* Task statement *
Work out the count of lines in the listing below that include "штор". Give that count alone.

* Dataset extract *
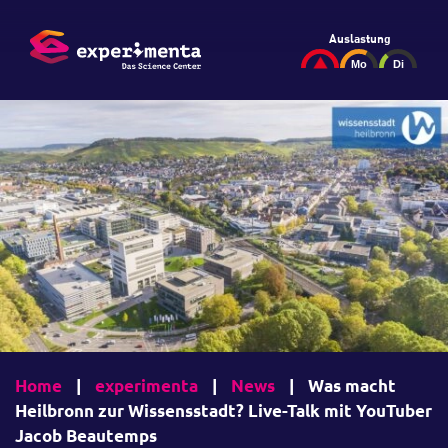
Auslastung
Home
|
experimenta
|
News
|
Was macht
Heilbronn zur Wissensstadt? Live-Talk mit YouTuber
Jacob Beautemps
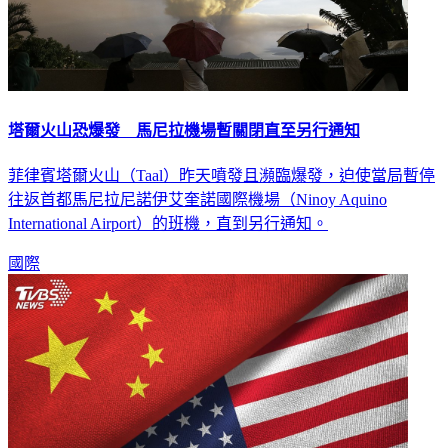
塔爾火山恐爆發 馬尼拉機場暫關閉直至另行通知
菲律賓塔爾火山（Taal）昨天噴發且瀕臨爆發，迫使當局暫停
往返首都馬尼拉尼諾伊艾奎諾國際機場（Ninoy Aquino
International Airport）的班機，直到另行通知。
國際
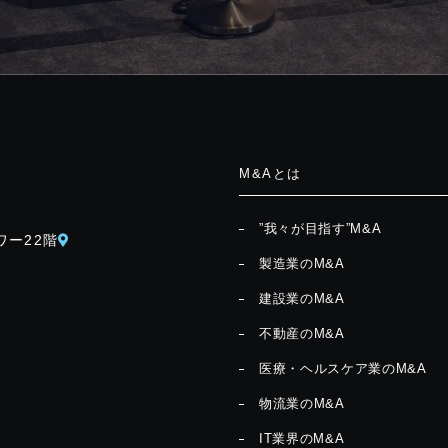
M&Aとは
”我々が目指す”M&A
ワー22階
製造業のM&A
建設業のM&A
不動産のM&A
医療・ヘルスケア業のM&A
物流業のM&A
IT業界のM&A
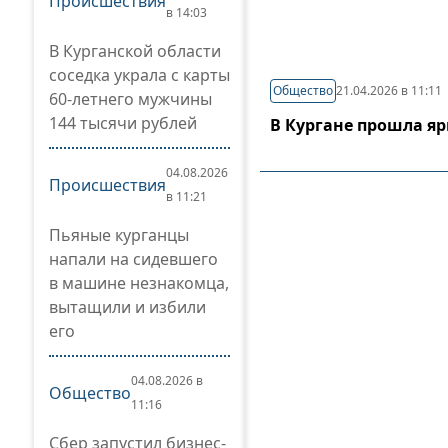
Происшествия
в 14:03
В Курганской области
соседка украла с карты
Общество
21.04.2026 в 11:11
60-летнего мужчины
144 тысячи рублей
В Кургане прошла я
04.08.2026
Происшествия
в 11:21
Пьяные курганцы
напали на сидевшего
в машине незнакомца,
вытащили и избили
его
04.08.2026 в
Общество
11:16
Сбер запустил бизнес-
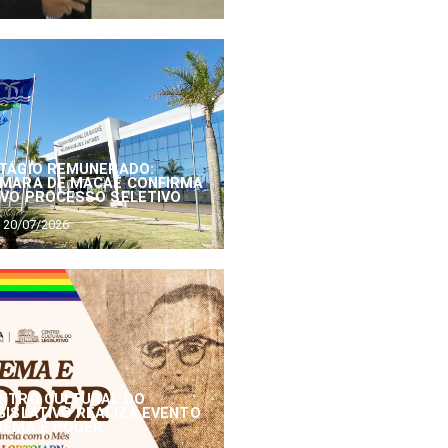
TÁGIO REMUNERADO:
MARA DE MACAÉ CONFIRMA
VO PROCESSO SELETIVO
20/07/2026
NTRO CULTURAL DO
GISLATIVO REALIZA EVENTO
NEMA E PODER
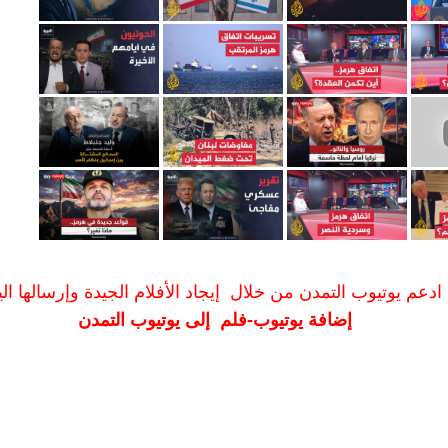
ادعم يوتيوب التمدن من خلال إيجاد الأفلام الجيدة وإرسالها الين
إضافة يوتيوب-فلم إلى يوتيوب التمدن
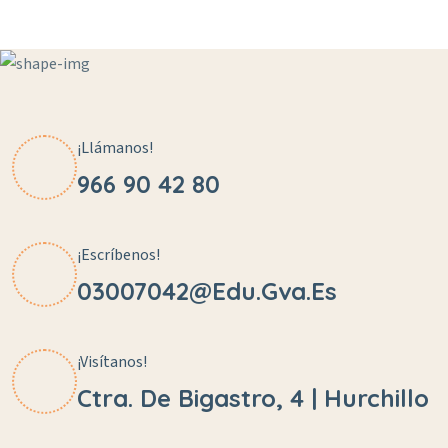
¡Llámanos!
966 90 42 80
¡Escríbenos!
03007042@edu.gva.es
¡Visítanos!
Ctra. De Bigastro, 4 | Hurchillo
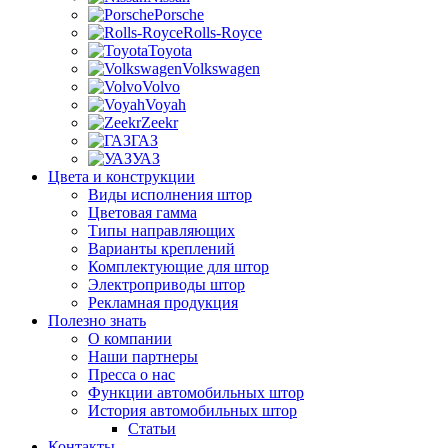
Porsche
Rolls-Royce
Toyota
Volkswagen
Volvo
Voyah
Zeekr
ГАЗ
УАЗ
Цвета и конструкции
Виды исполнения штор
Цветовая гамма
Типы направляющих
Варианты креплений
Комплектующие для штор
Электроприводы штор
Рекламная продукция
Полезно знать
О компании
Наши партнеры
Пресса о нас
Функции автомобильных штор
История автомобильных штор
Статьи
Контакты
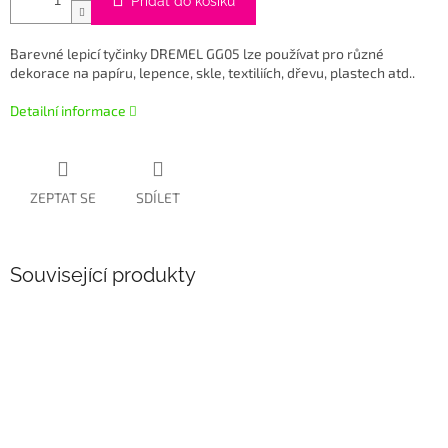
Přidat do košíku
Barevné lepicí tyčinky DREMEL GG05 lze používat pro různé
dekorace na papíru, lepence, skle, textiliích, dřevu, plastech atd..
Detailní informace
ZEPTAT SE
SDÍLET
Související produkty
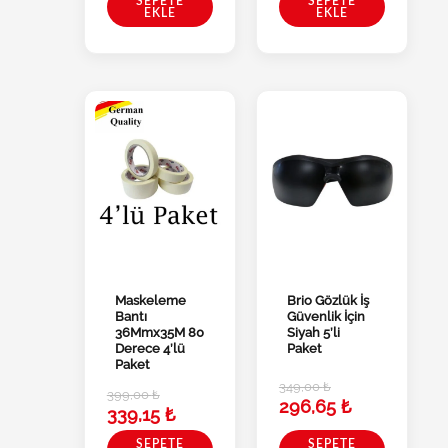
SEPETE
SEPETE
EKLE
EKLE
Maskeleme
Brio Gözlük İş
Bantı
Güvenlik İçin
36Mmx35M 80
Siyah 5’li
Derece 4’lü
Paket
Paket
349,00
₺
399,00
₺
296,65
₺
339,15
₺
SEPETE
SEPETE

* Output of the exercise *
5